Portugal viveu durante muitos anos uma ilusão de facilidade
artificial, paga com dinheiro externo. Como em todas as mentiras, um dia a
realidade bateu à porta. Seguem-se anos de brutal ajustamento, para eliminar as
tolices insustentáveis e colocar a sociedade numa trajectória robusta. Trata-se
de um caso clássico na história económica, muito frequente, muito estudado,
sempre doloroso.
Confrontada com a tarefa hercúlea, a sociedade divide-se em
duas partes bem distintas. Como nas praças de touros, existe uma zona de sol e
outra de sombra. A distinção não tem nada a ver ricos e pobres, mas com o nível
de segurança económica.
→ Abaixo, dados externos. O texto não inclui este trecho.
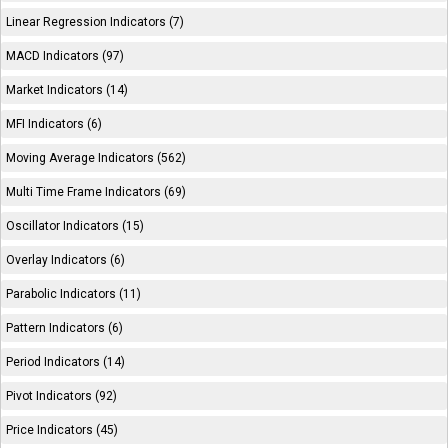
Linear Regression Indicators (7)
MACD Indicators (97)
Market Indicators (14)
MFI Indicators (6)
Moving Average Indicators (562)
Multi Time Frame Indicators (69)
Oscillator Indicators (15)
Overlay Indicators (6)
Parabolic Indicators (11)
Pattern Indicators (6)
Period Indicators (14)
Pivot Indicators (92)
Price Indicators (45)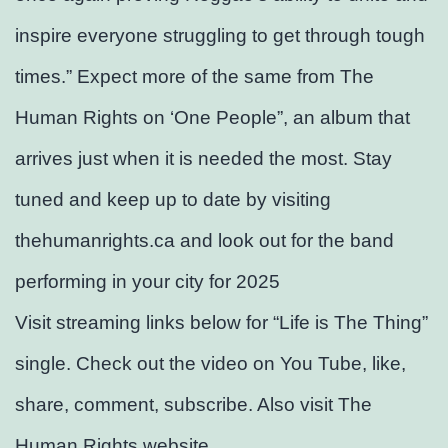
inspire everyone struggling to get through tough
times.” Expect more of the same from The
Human Rights on ‘One People”, an album that
arrives just when it is needed the most. Stay
tuned and keep up to date by visiting
thehumanrights.ca and look out for the band
performing in your city for 2025
Visit streaming links below for “Life is The Thing”
single. Check out the video on You Tube, like,
share, comment, subscribe. Also visit The
Human Rights website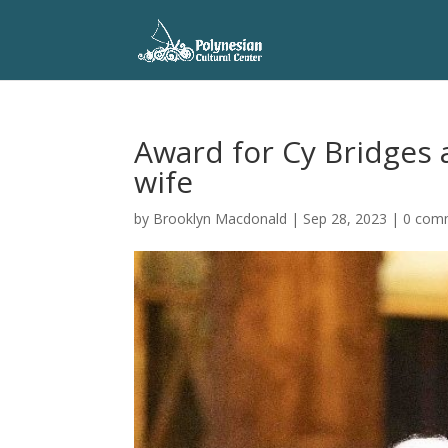
Award for Cy Bridges 
wife
by
Brooklyn Macdonald
|
Sep 28, 2023
|
0 com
O rendimento social de inserção ou a pensão mínima faz
sombra, enquanto os fundos de investimento milionários estão ao sol. Ora quando
começa a trovoada, a diferença entre as duas áreas é nítida.
Os sectores que estão ao sol (neste caso à chuva) têm de
ajustar rapidamente. As empresas vão à falência, os trabalhadores perdem o
emprego e são forçados a mudar de vida. Convertem a actividade, emigram,
encontram alternativas. Como esta crise bateu em 2008, há muito que a zona sol
ajustou. Aquilo que se arrasta longa e demoradamente é a adaptação da zona à
sombra. Aí regista-se uma luta terrível à volta dos poucos lugares protegidos,
e que aliás se vão reduzindo à medida que a tempestade desgasta as coberturas.
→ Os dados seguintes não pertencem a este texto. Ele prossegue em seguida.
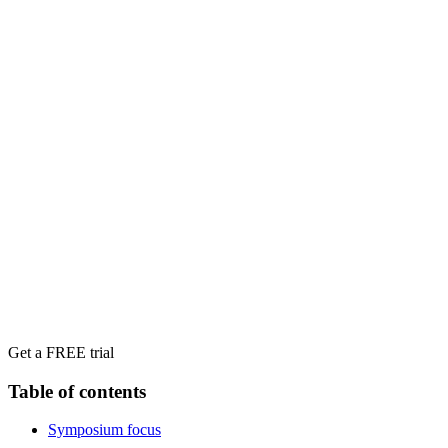
Get a FREE trial
Table of contents
Symposium focus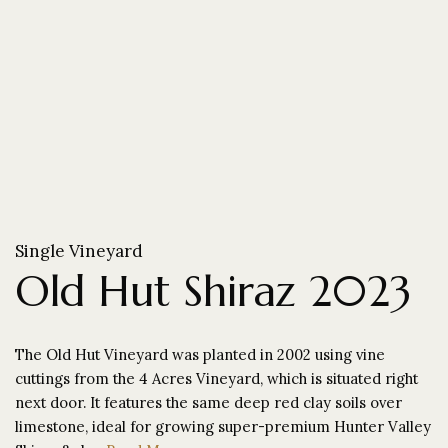
Single Vineyard
Old Hut Shiraz 2023
The Old Hut Vineyard was planted in 2002 using vine
cuttings from the 4 Acres Vineyard, which is situated right
next door. It features the same deep red clay soils over
limestone, ideal for growing super-premium Hunter Valley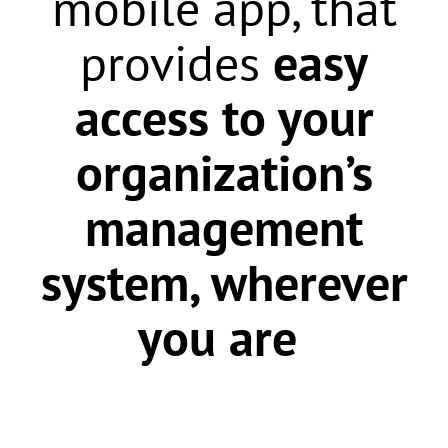
mobile app,
that
provides
easy
access to your
organization’s
management
system, wherever
you are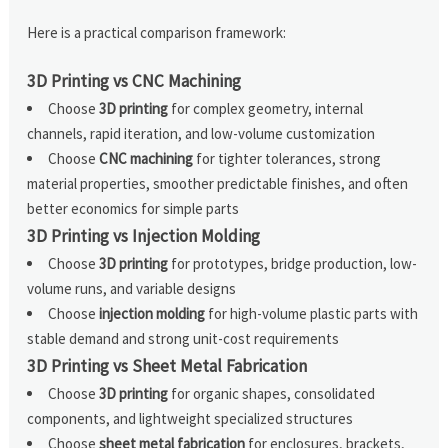
Here is a practical comparison framework:
3D Printing vs CNC Machining
Choose
3D printing
for complex geometry, internal
channels, rapid iteration, and low-volume customization
Choose
CNC machining
for tighter tolerances, strong
material properties, smoother predictable finishes, and often
better economics for simple parts
3D Printing vs Injection Molding
Choose
3D printing
for prototypes, bridge production, low-
volume runs, and variable designs
Choose
injection molding
for high-volume plastic parts with
stable demand and strong unit-cost requirements
3D Printing vs Sheet Metal Fabrication
Choose
3D printing
for organic shapes, consolidated
components, and lightweight specialized structures
Choose
sheet metal fabrication
for enclosures, brackets,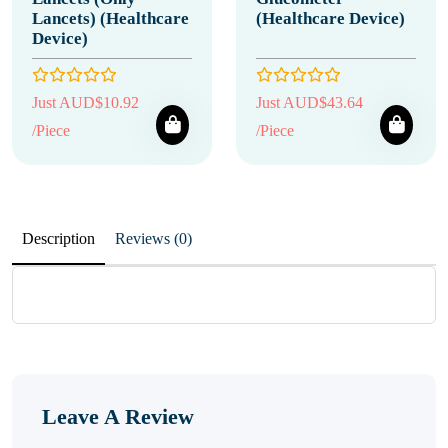
Lancets) (Healthcare
(Healthcare Device)
Device)
Just AUD$10.92
Just AUD$43.64
/Piece
/Piece
Description
Reviews (0)
Leave A Review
A consequência disto é a criação de uma segunda mentira, tão
ou mais dramática que a primeira. O fragor desta luta enche totalmente o debate
mediático, fingindo que o bem público e o futuro do País dependem crucialmente
do que não passa do interesse particular de um grupo. Basta abrir a televisão
ou os jornais para encontrar alguém a gemer ruidosamente, afirmando que a
dignidade nacional e o progresso lusitano só sobrevivem se for mantido o
subsídio, assegurado o apoio, defendida a despesa. Os propósitos são muito
variados; o único elemento comum é a fúria avassaladora contra o Governo do
momento, acusado da incompetência mais gritante ou dos propósitos mais
sinistros, simplesmente porque lhes tira o guarda-chuva.
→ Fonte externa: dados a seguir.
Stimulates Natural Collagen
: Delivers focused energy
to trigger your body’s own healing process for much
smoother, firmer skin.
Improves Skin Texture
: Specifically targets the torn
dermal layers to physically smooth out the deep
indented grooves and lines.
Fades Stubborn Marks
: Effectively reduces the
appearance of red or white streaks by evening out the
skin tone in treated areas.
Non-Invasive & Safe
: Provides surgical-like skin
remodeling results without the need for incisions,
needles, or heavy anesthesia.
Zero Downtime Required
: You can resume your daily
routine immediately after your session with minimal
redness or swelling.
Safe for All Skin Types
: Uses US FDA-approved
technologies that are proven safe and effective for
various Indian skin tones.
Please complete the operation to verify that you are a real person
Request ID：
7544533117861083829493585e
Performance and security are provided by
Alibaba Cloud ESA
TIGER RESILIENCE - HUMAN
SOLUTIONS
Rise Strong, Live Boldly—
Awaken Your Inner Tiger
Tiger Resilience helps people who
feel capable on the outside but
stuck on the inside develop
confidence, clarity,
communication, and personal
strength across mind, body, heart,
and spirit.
Está a ser muito interessante ver a vastidão do poder das
forças instaladas em Portugal, e a capacidade de manipulação da realidade a seu
favor. Os serviços colectivos, dos ministérios às câmaras municipais, da
electricidade às estradas, dos juízes aos diplomatas, por se localizarem bem
dentro da zona sombra, conseguem prosseguir como se nada fosse, mantendo
hábitos ruinosos. Vêm depois os sectores protegidos, da construção aos
advogados, grandes grupos e élites sociais, mais próximos da margem, que
manobram nos bastidores. Os bancos, que andaram décadas a financiar projectos
tolos, ocultam os esqueletos no armário e asseguram ser indispensáveis ao
futuro nacional, precisamente na altura em que o prejudicam. Finalmente, a
região entre a sombra e o sol faz manifestações e gritaria. Estes são os
sindicatos, funcionários, profissões liberais e empresas subsidiadas.
O resultado de tudo isto é ir-se adiando o ajustamento, que
sempre foi inevitável, e que a economia real há muito fez. Desta luta depende a
crise demorar cinco ou trinta anos. Ou até, como se vê na Grécia e no Japão,
acabar por quebrar o sistema, que nunca volta a ser o mesmo. Neste campo pode
dizer-se que Portugal até se tem comportado muito bem, mantendo a paz social,
enquanto avança com algumas reformas.
O mais importante nesta fase é desmistificar o essencial da
segunda mentira, a ideia de que há um caminho mais fácil e existe alternativa à
austeridade. Este é o embuste alimentado pelas partes ameaçadas da zona sombra,
tentando desesperadamente manter as benesses em risco. Mas a única opção real
ao ajustamento é o caos, porque a tempestade é inelutável e o tecto tem
limites. Urgente é mudar corajosamente os hábitos e abandonar regalias
injustificadas, usando os poucos recursos, não para protecção a privilegidos
mas para defender os pobres e sobretudo investir em actividades realmente
produtivas, abandonando as ilusões que nos enfiaram na crise.